The reason why the US did not sign the treaty is that, in agreeing to actively reduce carbon dioxide emissions in the atmosphere, this industrialized nation will have to look for more expensive sources of energy other than the cheaper fossil fuels whose combustion by-product is carbon dioxide. In so doing, its industrial operations will be adversely affected. Operational costs will soar. Prices of goods and commodities will increase. Consumption will decrease. The economy, the biggest in the world, will slow down. So, they might be thinking, why compromise its global economic position when it can let the rest of the nations tackle global warming and it will just be business as usual for them. Let’s take a minute and pray that a hole in the ozone layer will open up over the White House and over the US Congress.
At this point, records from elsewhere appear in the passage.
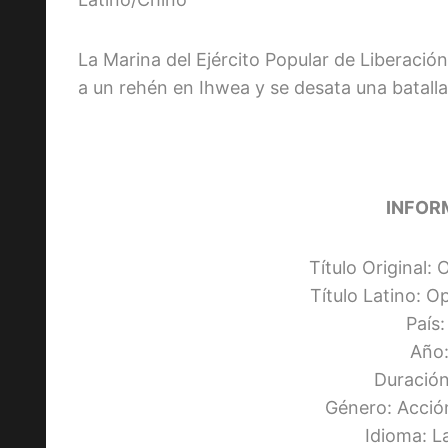
La Marina del Ejército Popular de Liberació
a un rehén en Ihwea y se desata una batalla 
INFOR
Título Original:
Título Latino: 
País
Año:
Duración
Género: Acció
Idioma: L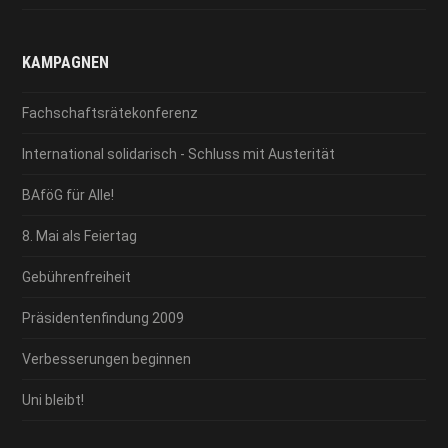
KAMPAGNEN
Fachschaftsrätekonferenz
International solidarisch - Schluss mit Austerität
BAföG für Alle!
8. Mai als Feiertag
Gebührenfreiheit
Präsidentenfindung 2009
Verbesserungen beginnen
Uni bleibt!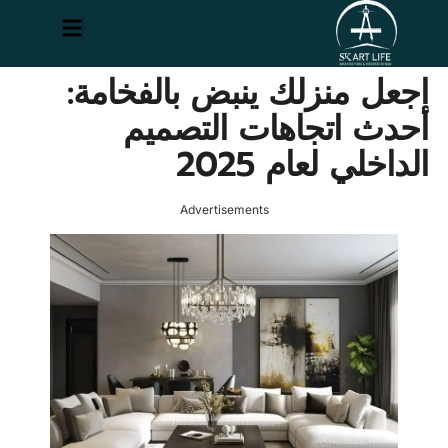
اجعل منزلك ينبض بالفخامة:
أحدث اتجاهات التصميم
الداخلي لعام 2025
Advertisements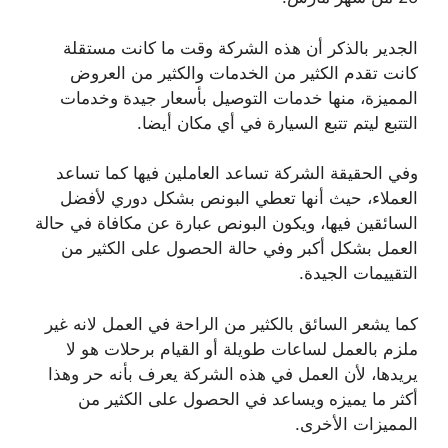
الجدير بالذكر أن هذه الشركة وقت ما كانت مستقلة
كانت تقدم الكثير من الخدمات والكثير من العروض
المميزة، منها خدمات التوصيل بأسعار جيدة وخدمات
التتبع ليتم تتبع السيارة في أي مكان أيضا.
وفي الحقيقة الشركة تساعد العاملين فيها كما تساعد
العملاء، حيث أنها تعطي البونص بشكل دوري لأفضل
السائقين فيها، ويكون البونص عبارة عن مكافاة في حالة
العمل بشكل أكبر وفي حالة الحصول على الكثير من
التقييمات الجيدة.
كما يشعر السائق بالكثير من الراحة في العمل لانه غير
ملزم بالعمل لساعات طويلة أو القيام برحلات هو لا
يريدها، لأن العمل في هذه الشركة يعرف بأنه حر وهذا
أكثر ما يميزه ويساعد في الحصول على الكثير من
المميزات الأخرى.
If our government can not impose laws that will protect the environment and avert a “Day After Tomorrow” scenario, then we should at least do our part. There are a lot of simple things we can do to save the environment: refuse stores to wrap your goods in plastic, recycle office paper, do away with styrocups that stay in the environment for over 500 years, plant trees. Being an environmentalist myself, I remember once in a fastfood joint asking the manager why they still serve meals in styro containers. During my stint in my former employer, I even conducted a study on office resource consumption and found out that we were consuming about 187,000 styrocups a year! Imagine that.
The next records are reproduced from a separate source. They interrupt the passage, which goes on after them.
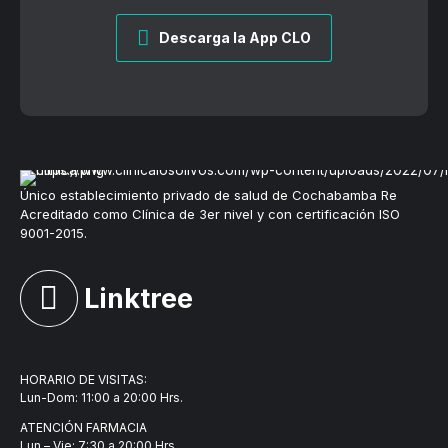
Descarga la App CLO
Único establecimiento privado de salud de Cochabamba Re
Acreditado como Clínica de 3er nivel y con certificación ISO
9001-2015.
Linktree
HORARIO DE VISITAS:
Lun-Dom: 11:00 a 20:00 Hrs.
ATENCIÓN FARMACIA
Lun – Vie: 7:30 a 20:00 Hrs.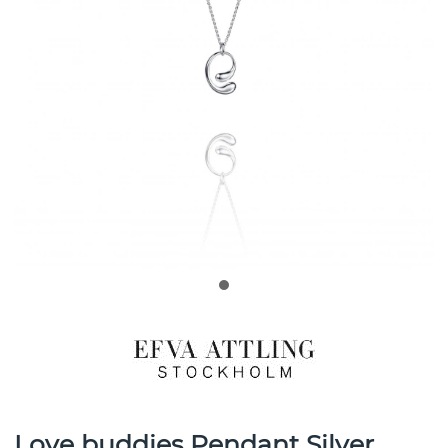
Love buddies Pendant Silver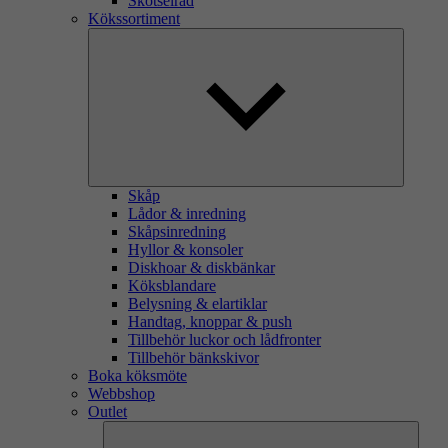
Skötselråd
Kökssortiment
Skåp
Lådor & inredning
Skåpsinredning
Hyllor & konsoler
Diskhoar & diskbänkar
Köksblandare
Belysning & elartiklar
Handtag, knoppar & push
Tillbehör luckor och lådfronter
Tillbehör bänkskivor
Boka köksmöte
Webbshop
Outlet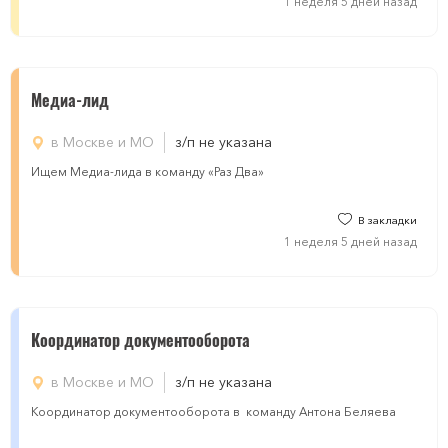
1 неделя 5 дней назад
Медиа-лид
в Москве и МО
з/п не указана
Ищем Медиа-лида в команду «Раз Два»
В закладки
1 неделя 5 дней назад
Координатор документооборота
в Москве и МО
з/п не указана
Координатор документооборота в команду Антона Беляева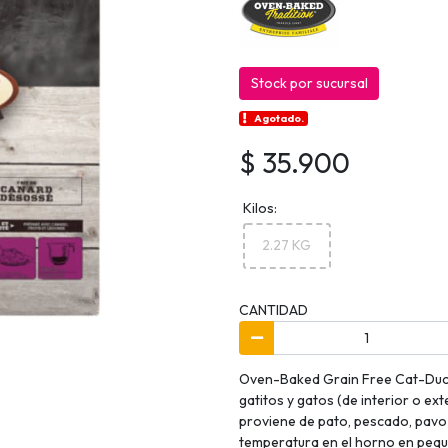
Stock por sucursal
Agotado.
$ 35.900
Kilos:
2.27 KG
CANTIDAD
Oven-Baked Grain Free Cat-Duck 
gatitos y gatos (de interior o ext
proviene de pato, pescado, pavo 
temperatura en el horno en peque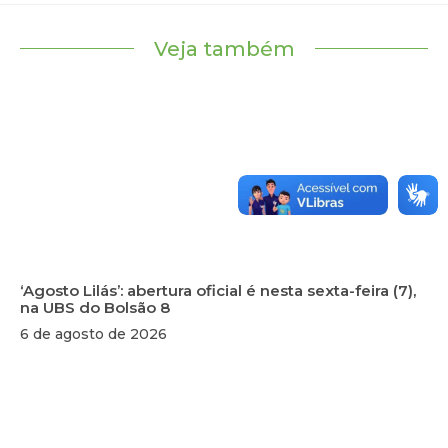
Veja também
‘Agosto Lilás’: abertura oficial é nesta sexta-feira (7),
na UBS do Bolsão 8
6 de agosto de 2026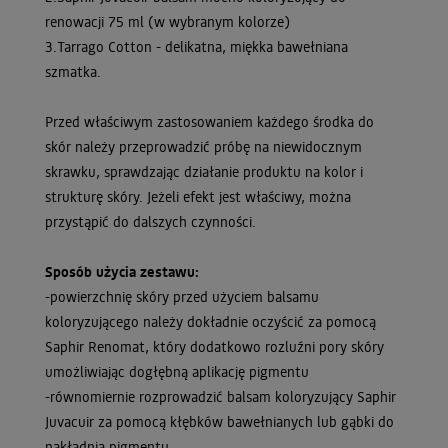
renowacji 75 ml (w wybranym kolorze)
3.Tarrago Cotton - delikatna, miękka bawełniana
szmatka.
Przed właściwym zastosowaniem każdego środka do
skór należy przeprowadzić próbę na niewidocznym
skrawku, sprawdzając działanie produktu na kolor i
strukturę skóry. Jeżeli efekt jest właściwy, można
przystąpić do dalszych czynności.
Sposób użycia zestawu:
-powierzchnię skóry przed użyciem balsamu
koloryzującego należy dokładnie oczyścić za pomocą
Saphir Renomat, który dodatkowo rozluźni pory skóry
umożliwiając dogłębną aplikację pigmentu
-równomiernie rozprowadzić balsam koloryzujący Saphir
Juvacuir za pomocą kłębków bawełnianych lub gąbki do
nakładnia pigmentu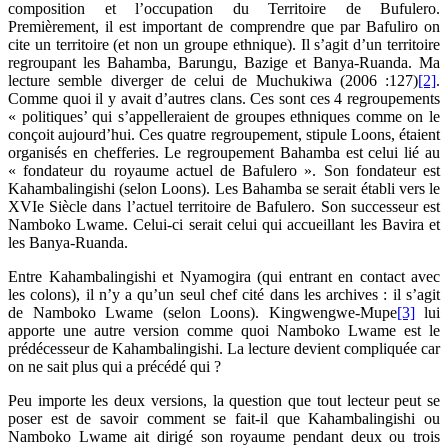
composition et l’occupation du Territoire de Bufulero.
Premièrement, il est important de comprendre que par Bafuliro on
cite un territoire (et non un groupe ethnique). Il s’agit d’un territoire
regroupant les Bahamba, Barungu, Bazige et Banya-Ruanda. Ma
lecture semble diverger de celui de Muchukiwa (2006 :127)
[2]
.
Comme quoi il y avait d’autres clans. Ces sont ces 4 regroupements
« politiques’ qui s’appelleraient de groupes ethniques comme on le
conçoit aujourd’hui. Ces quatre regroupement, stipule Loons, étaient
organisés en chefferies. Le regroupement Bahamba est celui lié au
« fondateur du royaume actuel de Bafulero ». Son fondateur est
Kahambalingishi (selon Loons). Les Bahamba se serait établi vers le
XVIe Siècle dans l’actuel territoire de Bafulero. Son successeur est
Namboko Lwame. Celui-ci serait celui qui accueillant les Bavira et
les Banya-Ruanda.
Entre Kahambalingishi et Nyamogira (qui entrant en contact avec
les colons), il n’y a qu’un seul chef cité dans les archives : il s’agit
de Namboko Lwame (selon Loons). Kingwengwe-Mupe
[3]
lui
apporte une autre version comme quoi Namboko Lwame est le
prédécesseur de Kahambalingishi. La lecture devient compliquée car
on ne sait plus qui a précédé qui ?
Peu importe les deux versions, la question que tout lecteur peut se
poser est de savoir comment se fait-il que Kahambalingishi ou
Namboko Lwame ait dirigé son royaume pendant deux ou trois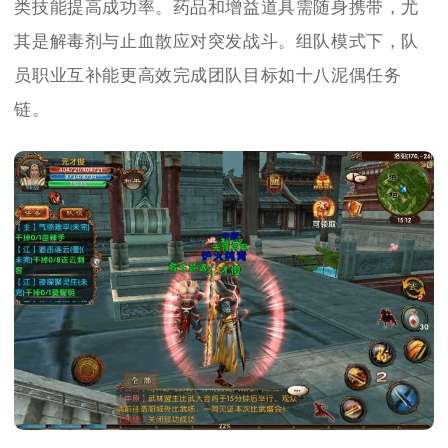
类技能提高成功率。药品和增益道具需随身携带，尤
其是解毒剂与止血散应对突发战斗。组队模式下，队
员职业互补能更高效完成团队目标如十八泥偶任务
链。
One of my findings in that study is that styro containers lose weight after use. Meaning, part of it goes into your body. Polystyrene, which dissolves with heat, is taken in together with your hot drink or meal. Try having your fat tissues tested for trace and you’ll find out you have traces of this chemical in your body. In considerable amounts, this causes damage to the nervous system. So are you feeling a little twitchy lately?

The environment is where we get our food, the energy we need to go on with our daily activities, fuels for our cars and power plants. It is where we get the air we breath. It sustains life and it is where we live. But at the pace we’re going, we’re devouring it, chunk by chunk. We are living on it rather than living in it. There is not another earth within the nearest galaxy. So we might as well take care of it. Let’s not wait until hell literally freezes over before we do something.

If each of us can plant even one tree in our lifetime, then all of us would have planted 8 billion trees for the next generation. When one asks you “why are your nails dirty?” Wouldn’t it be nice to answer “Coz I planted a tree for you.”